::: Input :::

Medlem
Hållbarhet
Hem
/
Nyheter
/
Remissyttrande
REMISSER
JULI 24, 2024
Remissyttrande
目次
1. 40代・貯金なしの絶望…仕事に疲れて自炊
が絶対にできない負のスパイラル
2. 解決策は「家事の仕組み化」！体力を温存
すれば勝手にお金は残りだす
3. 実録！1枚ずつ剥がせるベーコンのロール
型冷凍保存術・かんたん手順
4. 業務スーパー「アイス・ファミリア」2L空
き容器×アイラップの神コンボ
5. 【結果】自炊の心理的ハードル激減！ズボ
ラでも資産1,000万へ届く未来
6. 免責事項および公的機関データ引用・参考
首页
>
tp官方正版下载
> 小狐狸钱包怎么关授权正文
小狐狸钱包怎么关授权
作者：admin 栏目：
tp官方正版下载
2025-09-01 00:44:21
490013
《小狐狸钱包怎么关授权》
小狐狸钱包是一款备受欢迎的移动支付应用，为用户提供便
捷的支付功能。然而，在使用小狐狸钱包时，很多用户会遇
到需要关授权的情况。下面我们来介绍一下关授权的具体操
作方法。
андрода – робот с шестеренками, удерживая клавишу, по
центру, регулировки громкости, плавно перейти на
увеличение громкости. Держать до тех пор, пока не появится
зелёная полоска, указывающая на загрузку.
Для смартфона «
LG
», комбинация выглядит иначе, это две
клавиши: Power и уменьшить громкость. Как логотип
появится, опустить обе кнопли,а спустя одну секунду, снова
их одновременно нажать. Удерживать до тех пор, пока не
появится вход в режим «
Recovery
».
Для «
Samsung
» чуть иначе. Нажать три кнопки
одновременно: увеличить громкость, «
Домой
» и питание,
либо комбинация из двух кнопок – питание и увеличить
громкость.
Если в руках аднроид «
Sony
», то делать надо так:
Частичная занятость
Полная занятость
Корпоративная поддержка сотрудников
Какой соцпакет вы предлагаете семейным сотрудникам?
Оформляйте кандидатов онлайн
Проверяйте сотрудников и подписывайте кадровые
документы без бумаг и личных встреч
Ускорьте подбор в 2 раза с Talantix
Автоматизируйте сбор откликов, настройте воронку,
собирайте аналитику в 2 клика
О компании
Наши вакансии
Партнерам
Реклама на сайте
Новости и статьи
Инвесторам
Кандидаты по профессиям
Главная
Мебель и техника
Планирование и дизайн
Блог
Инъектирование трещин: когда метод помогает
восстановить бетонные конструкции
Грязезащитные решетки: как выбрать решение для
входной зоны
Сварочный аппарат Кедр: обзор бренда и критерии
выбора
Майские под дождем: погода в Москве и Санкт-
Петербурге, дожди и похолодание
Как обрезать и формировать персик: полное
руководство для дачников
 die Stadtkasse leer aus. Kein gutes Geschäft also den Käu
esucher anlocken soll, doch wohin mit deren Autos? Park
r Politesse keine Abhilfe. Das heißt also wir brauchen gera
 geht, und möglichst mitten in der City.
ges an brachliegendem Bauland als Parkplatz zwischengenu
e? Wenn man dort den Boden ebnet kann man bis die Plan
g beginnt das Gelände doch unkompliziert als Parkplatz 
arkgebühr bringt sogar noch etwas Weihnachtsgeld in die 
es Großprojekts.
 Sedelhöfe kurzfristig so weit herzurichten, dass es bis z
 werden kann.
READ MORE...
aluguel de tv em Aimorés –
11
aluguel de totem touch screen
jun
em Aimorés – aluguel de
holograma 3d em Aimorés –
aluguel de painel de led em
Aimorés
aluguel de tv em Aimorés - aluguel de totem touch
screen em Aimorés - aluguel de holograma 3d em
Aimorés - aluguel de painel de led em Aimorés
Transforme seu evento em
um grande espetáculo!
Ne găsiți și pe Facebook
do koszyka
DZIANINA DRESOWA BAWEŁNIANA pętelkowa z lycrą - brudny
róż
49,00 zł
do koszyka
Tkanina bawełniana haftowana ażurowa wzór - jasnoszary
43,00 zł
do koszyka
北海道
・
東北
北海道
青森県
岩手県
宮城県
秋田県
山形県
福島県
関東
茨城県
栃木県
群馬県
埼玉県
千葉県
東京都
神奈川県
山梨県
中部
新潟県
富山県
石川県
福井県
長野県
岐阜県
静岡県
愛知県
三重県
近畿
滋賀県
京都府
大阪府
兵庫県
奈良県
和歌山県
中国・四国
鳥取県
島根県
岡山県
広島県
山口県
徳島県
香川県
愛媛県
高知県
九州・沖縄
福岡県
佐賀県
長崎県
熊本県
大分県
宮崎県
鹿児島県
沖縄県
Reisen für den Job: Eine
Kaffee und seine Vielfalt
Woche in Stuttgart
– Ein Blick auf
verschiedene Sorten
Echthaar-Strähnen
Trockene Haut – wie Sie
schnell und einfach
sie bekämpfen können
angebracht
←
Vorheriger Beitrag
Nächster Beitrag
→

:::

= Aim of the task =
Show each line in the entries that holds the string "doch".

= Solution to the problem =
esucher anlocken soll, doch wohin mit deren Autos? Park
g beginnt das Gelände doch unkompliziert als Parkplatz 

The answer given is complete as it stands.